### Task item
In the entries below, count every line containing "форума". Return the number and nothing else.

= = = =

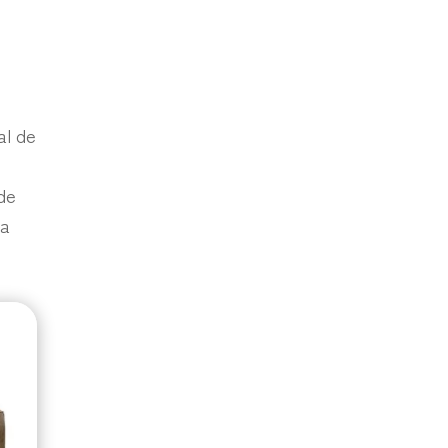
al de
de
la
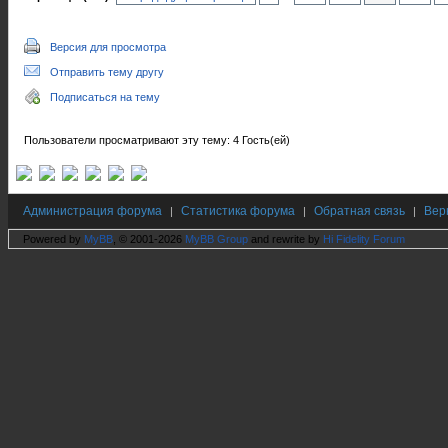
Версия для просмотра
Отправить тему другу
Подписаться на тему
Пользователи просматривают эту тему: 4 Гость(ей)
Администрация форума
Статистика форума
Обратная связь
Вер
|
|
|
Powered by
MyBB
, © 2001-2026
MyBB Group
and rewrite by
Hi Fidelity Forum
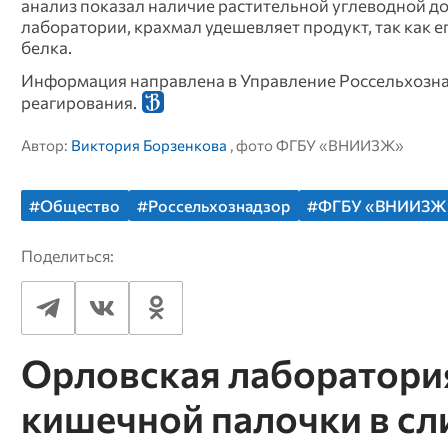
анализ показал наличие растительной углеводной до
лаборатории, крахмал удешевляет продукт, так как его
белка.
Информация направлена в Управление Россельхознад
реагирования.
Автор:
Виктория Борзенкова
, фото ФГБУ «ВНИИЗЖ»
#Общество
#Россельхознадзор
#ФГБУ «ВНИИЗЖ
Поделиться:
Орловская лаборатори
кишечной палочки в с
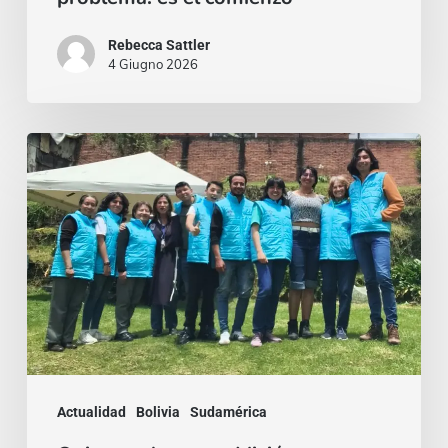
Rebecca Sattler
4 Giugno 2026
Quien
se
da,
crece:
Misión
con
rostro
joven
en
Actualidad
Bolivia
Sudamérica
Bogotá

= = = =

### Exercise answer
2